Starting with the line that holds "Find the location of a particular element." and stopping after the line that holds "Describe the element", repeat the lines below word for word, without the pictures.

START RECORD EXTRACTS

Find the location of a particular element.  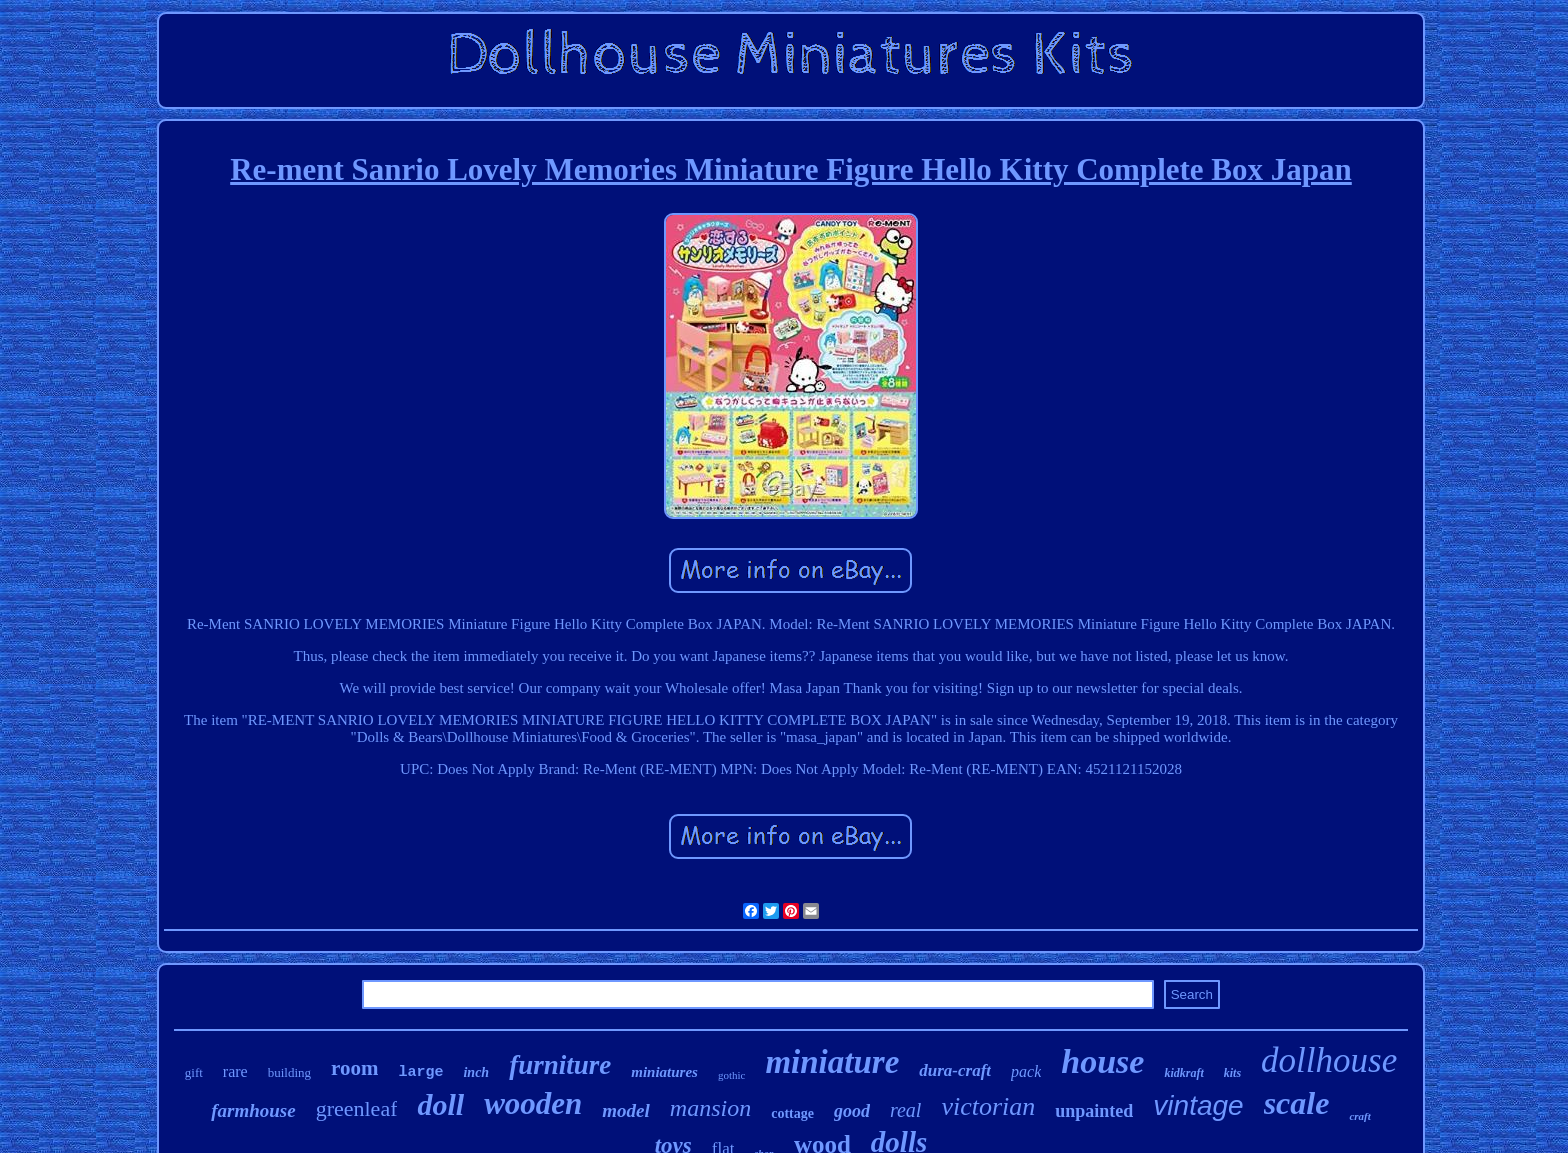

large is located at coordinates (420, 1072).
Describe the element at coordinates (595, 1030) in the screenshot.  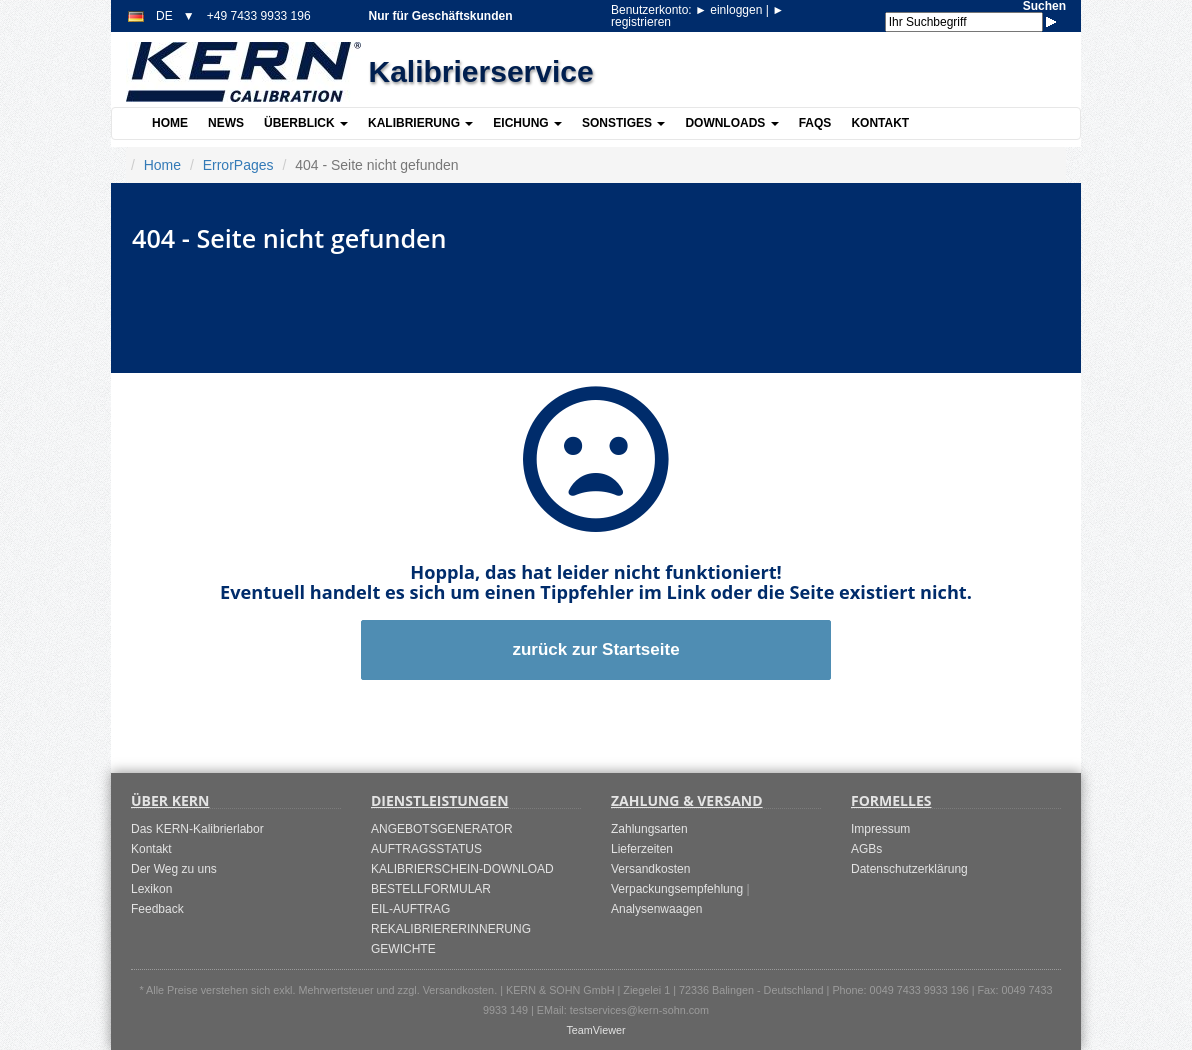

END RECORD EXTRACTS
START RECORD EXTRACTS

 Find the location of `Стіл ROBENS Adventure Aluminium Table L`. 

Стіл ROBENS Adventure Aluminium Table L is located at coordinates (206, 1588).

END RECORD EXTRACTS

**RESPONSE TO THE EXERCISE**:
Find the location of a particular element.  

large is located at coordinates (420, 1072).
Describe the element at coordinates (595, 1030) in the screenshot.  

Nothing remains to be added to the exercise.